E é o cortante azul na manhâ do mundo, ferindo já o horizonte. Mar. O odor do mar confundindo-se com o suor dos povos em sua derrota incerta. Pulsar uníssono do coração do globo, seu velho queixume. A came respirando brutalmente, exalando suas fezes, sua praga repetida em todas as línguas e latitudes. A pele curtida por aventuras em mil portos. Gimme five, man, gimme five! O tabaco cuspido e espezinhado. O mijar à lua. A fugaz antevisão do paraíso perdido numa imprevista rota galáctica. Estive com Abdellatif em Tânger. Disse-me para seguir por Tau da Baleia,12 anos-luz. A longa perseverância na noite dos astros. O tempo reescrevendo-se, apenas um eixo para a rotação da imponente abóboda da matéria. Noburu discorda, lendo velhos poemas ingleses ao desmaiado sol de Janeiro. Desordens armadas na Nigéria, dizem os jomais telemáticos. Bebo um trago, aspirando o ar denso em seus ácidos pronúncios. Parto para Manila, sobrevoando as florestas submersas, naves destroçadas, mãos suplicantes. A terra gretada pelo silêncio e pela morte. Regresso e torno a partir. Regresso de novo. Rubros céus, como vos amo em vossa cruel obstinação. Minha renúncia ao pão e à prece, acasos do desejo remexendo a pura cinza dos dias. Oh gaivota, gaivota. Diz-me onde um coração pode achar abrigo e consolo em toda a desolação. Não nessa rata velha da Maud, estou farto de jazz. Talvez tenha ainda lorenin na cabeceira. Às quatro da manhâ acordo só, as têmporas latejantes, a contracção habitual na garganta. Os dedos trémulos procuram os cigarros. Uma lancinante angústia oprime-me o peito. Ligo o ecrã gigante. Sei que estou vivo e insone, algures num vasto mundo sem esperança.

Não sei desde quando fui desenvolvendo esta convicção de que toda a ciência humana poderia satisfatoriamente representar-se por uma linha tensa e oscilante, ou um conjunto de representações matemáticas de grande simplicidade. A-B-A, C-B-C, D-B-A, Tam-tam-pam. Maravilharam-me desde então os vestígios da extensâo máxima das ondas sobre a areia das praias, as marcas do crescimento anual na carapaça de certos moluscos. O grande olho da vida reverberando sempre de malícia e novidade. Oh, sim, sim, a dança no limiar do infinito.

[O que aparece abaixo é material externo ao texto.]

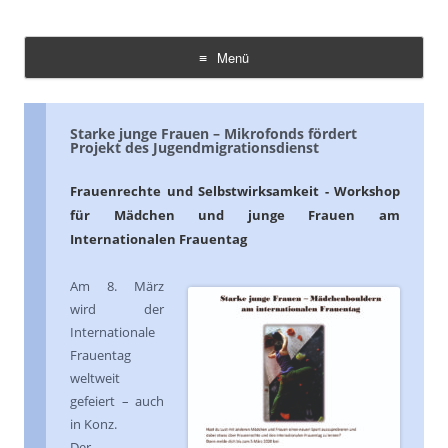
Demokratie Leben Konz
Koordinierungs- und Fachstelle Konz
Menü
Zum
Inhalt
springen
Starke junge Frauen – Mikrofonds fördert
Projekt des Jugendmigrationsdienst
Frauenrechte und Selbstwirksamkeit - Workshop
für Mädchen und junge Frauen am
Internationalen Frauentag
Am 8. März
wird der
Internationale
Frauentag
weltweit
gefeiert – auch
in Konz.
Der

Os portugueses são curiosos. Fui àquele hospital de fachada novecentista visitar uma amiga e achei-me em pleno castelo sadiano. No átrio podem já ver-se as filas compactas do gado popular a serem proficientemente ordenadas pelas funcionárias das “relações humanas”. As paredes enegrecidas nas esquinas pela película de muitas manhãs estremunhadas e sem rumo. Pijamas listados, febre, sebo e acabrunhamento. Uma que outra enfermeira de luvas plásticas calçadas até ao bico do cotovelo, as grandes ancas reboludas arrastando-se com vagares lascivos e sobranceiros, as chinelas estalando nos calcanhares. Assomando à entrada do bar, a excelente classe médica partilha as suas informações profissionais com ruidosa animação cafeínica. Topam-se olhares agudíssimos na sua miopia, a cintilar malícia velha empedernida, os bigodes amarelecidos pelo tabagismo da rotina. A manada vai avançando emparvecida, numa grande mansidão, com as suas intimidades longe do melhor asseio.

À noite encontrei O. na Praça da Ribeira. Bebemos umas cervejas ali mesmo, sobre a excruciante exalação do Rio de Vila. Discutimos literatura e ele contou-me velhas histórias do dispensário da tropa. Fui levá-lo a casa nos Carvalhos. "Isto é tudo uma ninhada" insistia ele, tudo a mesma ninhada".

Acampei dois dias em Viseu. Calcorreei quilómetros de velhas calçadas a pé, meti a nariz em inúmeras igrejas e capelas de todos os estilos. Cheirei pias de água benta em escuros recantos. Descobri um pintor português: Vasco Fernandes, o Grão-Vasco. Visitei a judiaria da Guarda, logo à esquerda da Porta de Rei. Impressionou-me também a sugestão (bem documentada pelos vestígios arqueológicos conhecidos) de se ter dado nesta região da Beira interior uma progressiva e conflitual aculturação dos povoados celtiberos autóctones à civilização romana triunfante. A ideia de um Viriato ele mesmo semi-latinizado, percorrendo clandestinamente as estradas construídas pelo invasor. Salvé. As pernas curtas e peludas no caminho, o peito arqueado com as costelas bem salientes. Os beiços luzidios, os olhos revirados de alucinação telúrica, maligna. Cagando ali entre a urze, o xisto, a giesta rala e daninha. Seguindo a concitar à revolta velhos amigos de infância relutantes. Apregoando os seus rojões, sangue e bofes de cabrito em aldeias castrejas polvilhadas já por elementos de arquitectura itálica.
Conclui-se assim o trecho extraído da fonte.